The definitive version is available at https://doi.org/10.3119/13-26.
Geochemistry and mineralogy of rocks play important roles in the occurrence of individual lichen species and assembly of lichen communities. Whereas lichens of metal-enriched settings have been a focus of study for many decades, only a few such lichen inventories exist for North America. We reexamined the lichen biota of Pine Hill, a serpentine outcrop on Little Deer Isle, Maine and Callahan Mine, a copper-and zinc-enriched Superfund site in Brooksville, Maine by conducting additional field surveys and reexamining unidentified taxa from previous collections. To better characterize the substrates upon which the lichens were found, we conducted elemental analyses via x-ray fluorescence and inductively coupled plasma-mass spectrometry on rock samples collected at Pine Hill and recorded pH, electrical conductivity, and elemental concentrations via inductively coupled plasma mass spectrometry on soil samples from Callahan Mine.
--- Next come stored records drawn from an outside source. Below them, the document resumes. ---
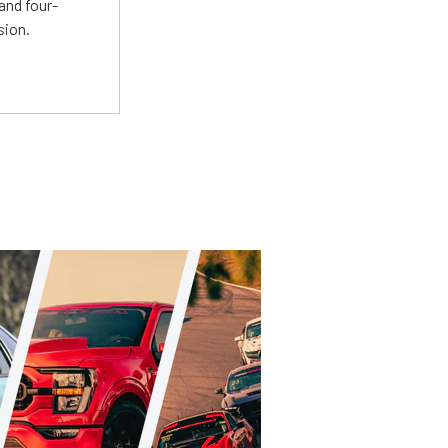
and four-
sion.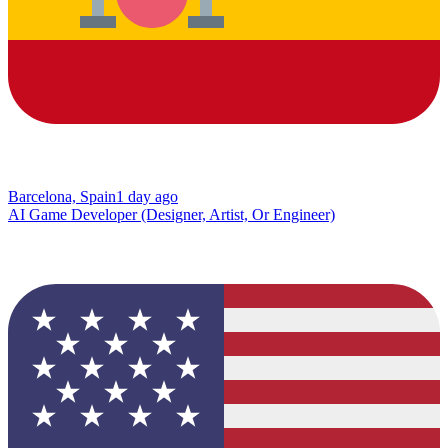
Barcelona, Spain
1 day ago
AI Game Developer (Designer, Artist, Or Engineer)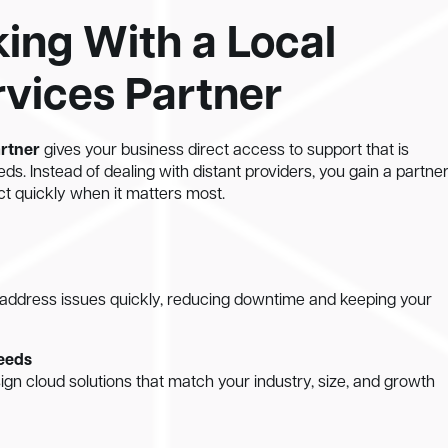
king With a Local
vices Partner
artner
gives your business direct access to support that is
eds. Instead of dealing with distant providers, you gain a partne
t quickly when it matters most.
address issues quickly, reducing downtime and keeping your
needs
ign cloud solutions that match your industry, size, and growth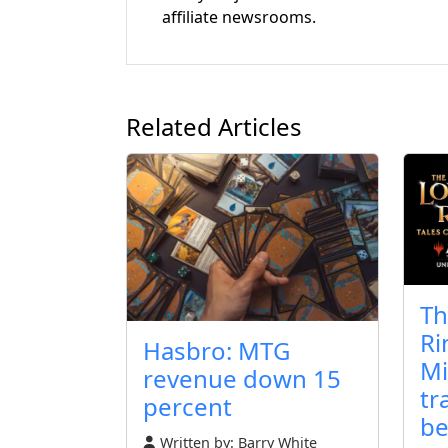
affiliate newsrooms.
Related Articles
Th
Ri
Hasbro: MTG
Mi
revenue down 15
tr
percent
be
Written by:
Barry White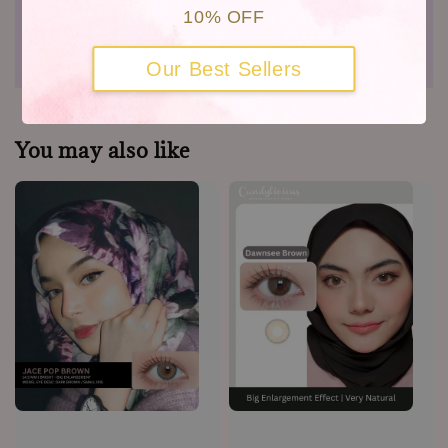
10% OFF
Shipping
Warranty
Our Best Sellers
You may also like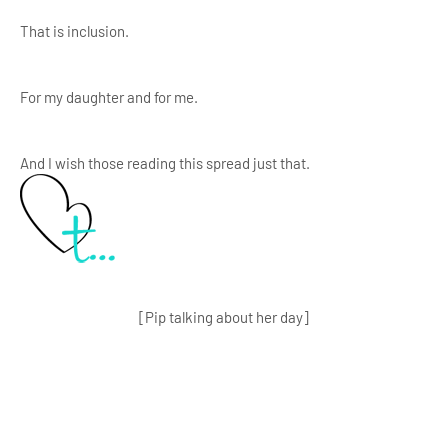
That is inclusion.
For my daughter and for me.
And I wish those reading this spread just that.
[Pip talking about her day]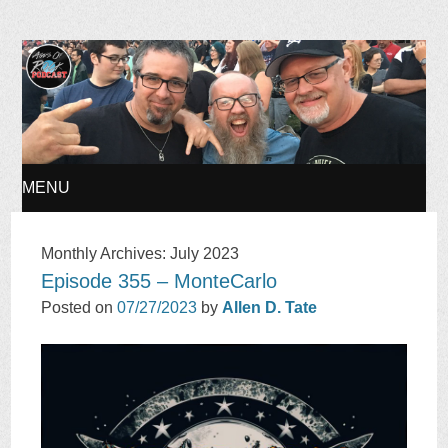
Ages of Rock Podcast
MENU
SKIP
Monthly Archives:
July 2023
Episode 355 – MonteCarlo
TO
Posted on
07/27/2023
by
Allen D. Tate
CONTENT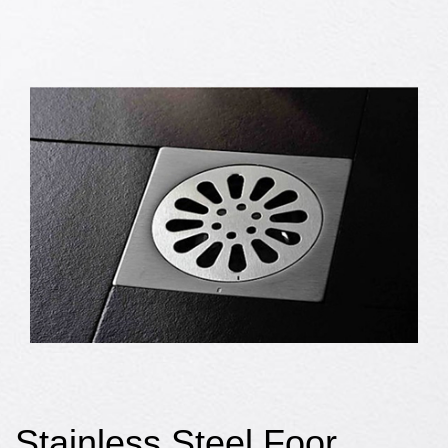
Stainless Steel Foor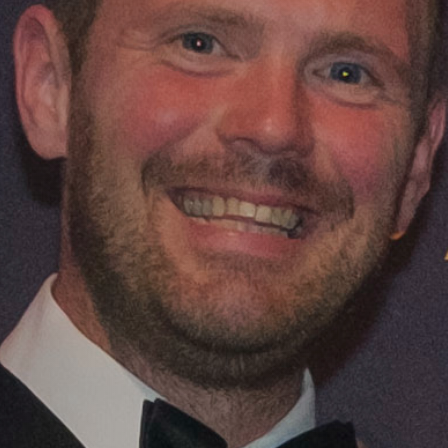
priorities to scale up production, meet de
profitable, sustainable future for organic 
Scotland - strengthening our global reputa
contributing to net zero and biodiversity go
Read 
Download the Action Plan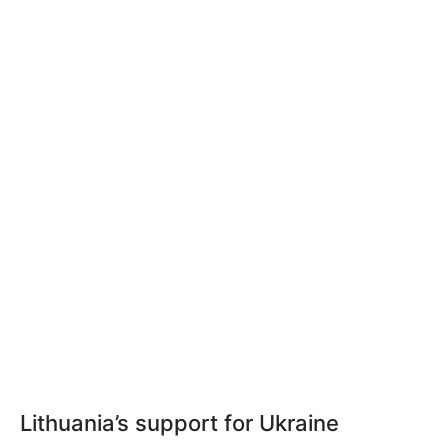
Lithuania’s support for Ukraine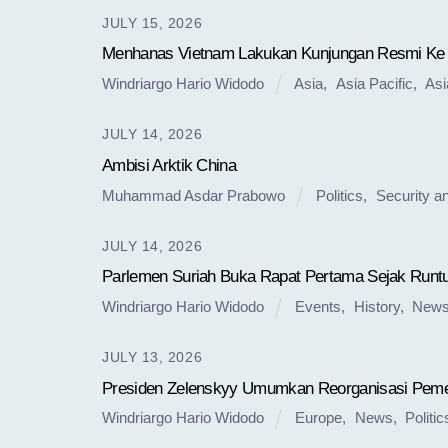
JULY 15, 2026
Menhanas Vietnam Lakukan Kunjungan Resmi Ke
Windriargo Hario Widodo
Asia
,
Asia Pacific
,
Asi
JULY 14, 2026
Ambisi Arktik China
Muhammad Asdar Prabowo
Politics
,
Security a
JULY 14, 2026
Parlemen Suriah Buka Rapat Pertama Sejak Run
Windriargo Hario Widodo
Events
,
History
,
New
JULY 13, 2026
Presiden Zelenskyy Umumkan Reorganisasi Peme
Windriargo Hario Widodo
Europe
,
News
,
Politic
The re-investigation of lichens of the two metal-enriched sites resulted in the addition of 20 taxa to Pine Hill and 10 taxa to Callahan Mine. These include Dermatocarpon leptophyllodes, Placynthiella hyporhoda, Pyrenocarpon thelostomum, and Vezdaea acicularis, all recorded for the first time from New England. In addition, we report the first documented records since the late 19th to early 20th century for New England of Porocyphus coccodes, Sarcosagium campestre, and Steinia geophana, and the first such record for Maine for Coccocarpia palmicola. Stereocaulon condensatum and S. subcoralloides, both considered as rare in New England, were also collected from Callahan Mine.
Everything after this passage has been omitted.